Exercise instructions – Which lines of the records contain the word "velocity"? Copy each one.

Data under study –
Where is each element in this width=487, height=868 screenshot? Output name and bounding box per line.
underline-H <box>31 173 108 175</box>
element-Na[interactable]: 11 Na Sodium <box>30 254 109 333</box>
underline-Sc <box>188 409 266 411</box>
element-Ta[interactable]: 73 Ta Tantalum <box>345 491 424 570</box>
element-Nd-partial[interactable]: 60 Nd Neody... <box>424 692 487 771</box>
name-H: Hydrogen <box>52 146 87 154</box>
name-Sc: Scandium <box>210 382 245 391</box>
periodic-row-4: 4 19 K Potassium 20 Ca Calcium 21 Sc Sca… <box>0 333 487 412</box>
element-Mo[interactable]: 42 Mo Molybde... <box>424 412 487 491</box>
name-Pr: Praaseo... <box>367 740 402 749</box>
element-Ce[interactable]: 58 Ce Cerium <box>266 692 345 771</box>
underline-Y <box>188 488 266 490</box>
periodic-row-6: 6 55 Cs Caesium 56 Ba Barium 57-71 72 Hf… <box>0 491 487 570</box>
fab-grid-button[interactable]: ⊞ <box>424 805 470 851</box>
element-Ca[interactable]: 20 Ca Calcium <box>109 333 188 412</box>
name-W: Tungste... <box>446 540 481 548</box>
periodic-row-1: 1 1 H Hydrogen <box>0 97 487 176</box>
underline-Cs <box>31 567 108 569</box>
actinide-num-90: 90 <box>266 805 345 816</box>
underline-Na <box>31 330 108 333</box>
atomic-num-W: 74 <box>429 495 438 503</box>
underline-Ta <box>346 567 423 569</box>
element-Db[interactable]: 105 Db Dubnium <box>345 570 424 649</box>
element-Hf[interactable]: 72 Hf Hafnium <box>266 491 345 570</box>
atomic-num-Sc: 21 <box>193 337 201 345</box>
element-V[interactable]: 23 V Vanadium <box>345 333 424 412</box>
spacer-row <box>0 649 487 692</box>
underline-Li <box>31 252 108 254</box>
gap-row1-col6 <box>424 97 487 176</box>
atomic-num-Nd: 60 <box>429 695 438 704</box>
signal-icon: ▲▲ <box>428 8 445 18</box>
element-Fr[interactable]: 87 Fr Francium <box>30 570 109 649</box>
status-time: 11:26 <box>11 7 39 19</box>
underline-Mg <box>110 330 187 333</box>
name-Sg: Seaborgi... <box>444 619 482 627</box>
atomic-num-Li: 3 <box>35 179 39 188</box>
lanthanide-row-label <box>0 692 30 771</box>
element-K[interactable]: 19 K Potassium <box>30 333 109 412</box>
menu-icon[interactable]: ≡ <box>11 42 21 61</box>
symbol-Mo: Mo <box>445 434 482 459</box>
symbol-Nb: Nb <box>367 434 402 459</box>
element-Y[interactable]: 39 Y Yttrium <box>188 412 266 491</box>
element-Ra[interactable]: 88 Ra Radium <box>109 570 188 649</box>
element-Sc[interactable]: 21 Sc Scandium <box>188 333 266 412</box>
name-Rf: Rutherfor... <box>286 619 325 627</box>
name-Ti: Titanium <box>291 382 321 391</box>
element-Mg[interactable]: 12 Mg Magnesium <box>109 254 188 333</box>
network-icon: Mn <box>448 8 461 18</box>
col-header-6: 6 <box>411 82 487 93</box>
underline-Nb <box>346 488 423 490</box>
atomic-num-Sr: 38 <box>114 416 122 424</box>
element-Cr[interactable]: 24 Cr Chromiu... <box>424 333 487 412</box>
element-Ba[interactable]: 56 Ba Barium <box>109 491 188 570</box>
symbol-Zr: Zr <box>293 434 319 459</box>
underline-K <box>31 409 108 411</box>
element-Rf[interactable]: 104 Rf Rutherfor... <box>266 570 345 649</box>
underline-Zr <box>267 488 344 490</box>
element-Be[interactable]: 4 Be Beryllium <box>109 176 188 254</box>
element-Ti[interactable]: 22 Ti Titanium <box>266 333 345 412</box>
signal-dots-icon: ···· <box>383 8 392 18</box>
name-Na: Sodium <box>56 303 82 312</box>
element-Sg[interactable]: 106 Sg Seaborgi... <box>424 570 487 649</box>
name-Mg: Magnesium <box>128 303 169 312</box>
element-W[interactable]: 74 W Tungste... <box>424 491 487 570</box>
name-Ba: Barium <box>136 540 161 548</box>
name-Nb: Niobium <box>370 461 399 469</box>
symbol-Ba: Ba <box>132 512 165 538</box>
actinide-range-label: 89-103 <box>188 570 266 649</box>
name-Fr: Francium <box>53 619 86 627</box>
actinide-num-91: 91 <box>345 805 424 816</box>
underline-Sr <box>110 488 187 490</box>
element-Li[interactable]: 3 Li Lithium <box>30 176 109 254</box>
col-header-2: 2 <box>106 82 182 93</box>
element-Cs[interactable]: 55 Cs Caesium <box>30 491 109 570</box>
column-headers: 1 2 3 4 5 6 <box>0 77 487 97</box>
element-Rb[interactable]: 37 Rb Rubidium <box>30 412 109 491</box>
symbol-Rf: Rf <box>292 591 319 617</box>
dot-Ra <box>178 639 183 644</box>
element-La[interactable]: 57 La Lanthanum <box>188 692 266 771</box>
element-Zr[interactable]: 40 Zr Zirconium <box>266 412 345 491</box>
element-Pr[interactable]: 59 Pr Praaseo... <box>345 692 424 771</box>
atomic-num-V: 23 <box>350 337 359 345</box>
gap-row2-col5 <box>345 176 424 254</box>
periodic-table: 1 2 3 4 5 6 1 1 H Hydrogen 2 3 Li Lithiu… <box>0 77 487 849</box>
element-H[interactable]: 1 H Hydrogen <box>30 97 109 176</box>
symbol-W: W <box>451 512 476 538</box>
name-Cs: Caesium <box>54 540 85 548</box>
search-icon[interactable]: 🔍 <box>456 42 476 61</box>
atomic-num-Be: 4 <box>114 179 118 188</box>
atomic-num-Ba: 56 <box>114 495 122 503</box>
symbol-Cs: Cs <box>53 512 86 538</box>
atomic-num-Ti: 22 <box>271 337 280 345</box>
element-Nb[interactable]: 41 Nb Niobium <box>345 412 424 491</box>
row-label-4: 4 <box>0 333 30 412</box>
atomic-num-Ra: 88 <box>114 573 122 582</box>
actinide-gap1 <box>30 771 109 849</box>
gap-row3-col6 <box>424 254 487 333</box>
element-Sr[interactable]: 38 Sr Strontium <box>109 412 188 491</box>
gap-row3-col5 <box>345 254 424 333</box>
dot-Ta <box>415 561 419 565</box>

---

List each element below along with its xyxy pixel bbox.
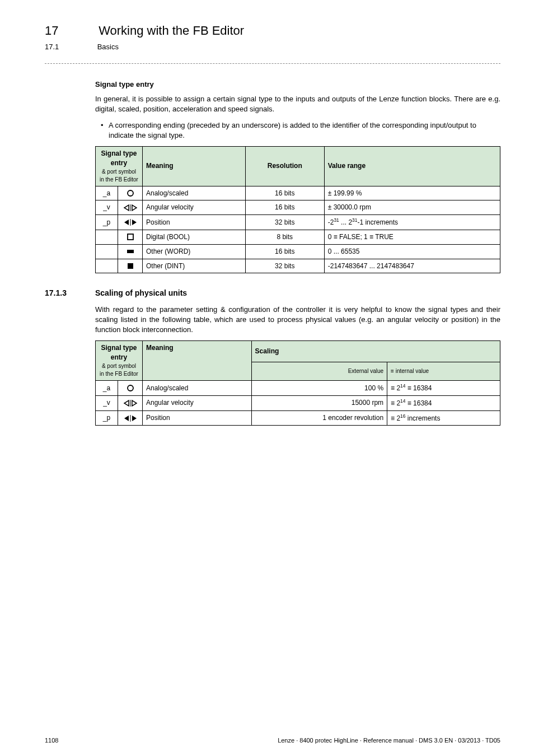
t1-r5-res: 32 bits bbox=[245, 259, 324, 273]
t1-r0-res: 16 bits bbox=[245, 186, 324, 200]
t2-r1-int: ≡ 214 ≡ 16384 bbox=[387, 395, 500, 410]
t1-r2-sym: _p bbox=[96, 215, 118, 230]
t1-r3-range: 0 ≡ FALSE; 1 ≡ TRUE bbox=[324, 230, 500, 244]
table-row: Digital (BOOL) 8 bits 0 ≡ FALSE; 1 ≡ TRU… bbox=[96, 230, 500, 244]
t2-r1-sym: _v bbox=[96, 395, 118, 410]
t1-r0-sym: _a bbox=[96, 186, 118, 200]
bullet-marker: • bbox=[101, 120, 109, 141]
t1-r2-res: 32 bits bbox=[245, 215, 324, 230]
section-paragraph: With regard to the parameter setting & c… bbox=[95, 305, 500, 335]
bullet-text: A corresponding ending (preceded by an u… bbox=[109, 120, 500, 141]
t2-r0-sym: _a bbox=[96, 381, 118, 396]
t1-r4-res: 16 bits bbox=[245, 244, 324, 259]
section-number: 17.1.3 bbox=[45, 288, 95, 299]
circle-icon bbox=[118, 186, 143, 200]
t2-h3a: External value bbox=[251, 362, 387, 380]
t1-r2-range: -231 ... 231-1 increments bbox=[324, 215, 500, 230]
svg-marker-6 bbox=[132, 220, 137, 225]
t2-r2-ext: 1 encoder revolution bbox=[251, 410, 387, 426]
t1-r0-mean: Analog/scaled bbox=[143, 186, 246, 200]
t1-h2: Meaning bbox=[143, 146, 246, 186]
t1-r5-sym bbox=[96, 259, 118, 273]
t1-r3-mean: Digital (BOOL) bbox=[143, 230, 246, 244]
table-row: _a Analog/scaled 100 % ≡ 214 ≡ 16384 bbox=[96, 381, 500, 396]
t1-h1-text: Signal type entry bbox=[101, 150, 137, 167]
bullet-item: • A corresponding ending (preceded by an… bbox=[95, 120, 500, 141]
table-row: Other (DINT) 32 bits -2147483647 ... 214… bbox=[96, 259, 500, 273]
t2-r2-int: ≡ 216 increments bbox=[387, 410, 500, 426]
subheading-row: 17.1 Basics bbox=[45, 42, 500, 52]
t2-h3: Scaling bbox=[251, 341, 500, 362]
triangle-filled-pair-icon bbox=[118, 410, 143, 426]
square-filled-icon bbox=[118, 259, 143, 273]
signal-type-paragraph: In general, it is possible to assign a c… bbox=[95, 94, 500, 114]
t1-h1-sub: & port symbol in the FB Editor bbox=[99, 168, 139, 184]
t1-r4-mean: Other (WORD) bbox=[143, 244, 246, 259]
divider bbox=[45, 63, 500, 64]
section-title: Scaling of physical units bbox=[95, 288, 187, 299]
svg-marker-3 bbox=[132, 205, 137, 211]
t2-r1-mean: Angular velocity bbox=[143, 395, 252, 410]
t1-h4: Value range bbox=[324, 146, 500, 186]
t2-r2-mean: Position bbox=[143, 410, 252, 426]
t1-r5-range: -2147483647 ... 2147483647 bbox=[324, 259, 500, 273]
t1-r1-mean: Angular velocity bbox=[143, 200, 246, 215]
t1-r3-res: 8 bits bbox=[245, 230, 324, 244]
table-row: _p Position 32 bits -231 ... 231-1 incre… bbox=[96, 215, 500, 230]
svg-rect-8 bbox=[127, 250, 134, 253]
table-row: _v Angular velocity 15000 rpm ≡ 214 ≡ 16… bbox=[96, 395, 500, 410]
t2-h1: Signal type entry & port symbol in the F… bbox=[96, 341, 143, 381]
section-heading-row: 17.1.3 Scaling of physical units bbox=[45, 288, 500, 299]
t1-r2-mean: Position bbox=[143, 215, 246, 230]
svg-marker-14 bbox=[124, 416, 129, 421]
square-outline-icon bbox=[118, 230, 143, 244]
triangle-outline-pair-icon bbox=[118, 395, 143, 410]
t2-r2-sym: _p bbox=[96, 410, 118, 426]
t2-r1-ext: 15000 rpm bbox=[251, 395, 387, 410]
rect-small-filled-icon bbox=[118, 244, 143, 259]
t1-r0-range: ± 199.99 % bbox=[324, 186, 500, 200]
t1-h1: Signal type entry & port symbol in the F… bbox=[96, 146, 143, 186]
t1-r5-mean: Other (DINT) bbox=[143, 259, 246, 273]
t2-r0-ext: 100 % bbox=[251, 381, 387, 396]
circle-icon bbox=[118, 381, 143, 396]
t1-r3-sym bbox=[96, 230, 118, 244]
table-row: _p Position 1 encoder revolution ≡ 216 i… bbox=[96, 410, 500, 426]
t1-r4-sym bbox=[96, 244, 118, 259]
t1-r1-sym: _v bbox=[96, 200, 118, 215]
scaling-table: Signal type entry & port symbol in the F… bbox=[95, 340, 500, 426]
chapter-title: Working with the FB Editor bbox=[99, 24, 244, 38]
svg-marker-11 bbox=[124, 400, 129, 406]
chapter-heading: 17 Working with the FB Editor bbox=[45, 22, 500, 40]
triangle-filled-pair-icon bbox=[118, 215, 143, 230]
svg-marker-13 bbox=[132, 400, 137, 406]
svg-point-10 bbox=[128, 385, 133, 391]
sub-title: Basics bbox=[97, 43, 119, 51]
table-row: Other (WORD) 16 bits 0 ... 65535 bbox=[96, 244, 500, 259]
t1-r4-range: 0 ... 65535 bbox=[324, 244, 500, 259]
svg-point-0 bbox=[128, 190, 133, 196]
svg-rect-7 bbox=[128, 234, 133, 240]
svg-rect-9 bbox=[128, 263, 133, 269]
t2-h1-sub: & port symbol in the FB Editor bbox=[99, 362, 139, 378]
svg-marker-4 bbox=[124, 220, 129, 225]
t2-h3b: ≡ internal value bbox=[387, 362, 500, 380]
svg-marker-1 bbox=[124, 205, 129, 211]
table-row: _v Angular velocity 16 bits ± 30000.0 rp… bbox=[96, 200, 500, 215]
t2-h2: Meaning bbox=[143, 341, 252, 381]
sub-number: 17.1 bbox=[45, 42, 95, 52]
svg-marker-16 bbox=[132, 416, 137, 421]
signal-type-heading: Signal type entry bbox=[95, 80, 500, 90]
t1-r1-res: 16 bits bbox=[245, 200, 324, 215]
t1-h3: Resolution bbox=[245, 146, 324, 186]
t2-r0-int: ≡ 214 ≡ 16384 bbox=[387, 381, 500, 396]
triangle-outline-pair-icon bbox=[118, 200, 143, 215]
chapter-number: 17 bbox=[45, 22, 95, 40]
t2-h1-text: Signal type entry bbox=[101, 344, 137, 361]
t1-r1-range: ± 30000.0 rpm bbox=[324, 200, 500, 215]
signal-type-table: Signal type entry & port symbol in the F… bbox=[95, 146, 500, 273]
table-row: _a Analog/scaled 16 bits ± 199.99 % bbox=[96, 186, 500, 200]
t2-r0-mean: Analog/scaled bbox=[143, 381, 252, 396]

Result –
t2-r1-mean: Angular velocity bbox=[143, 395, 252, 410]
t1-r1-mean: Angular velocity bbox=[143, 200, 246, 215]
table-row: _v Angular velocity 15000 rpm ≡ 214 ≡ 16… bbox=[96, 395, 500, 410]
table-row: _v Angular velocity 16 bits ± 30000.0 rp… bbox=[96, 200, 500, 215]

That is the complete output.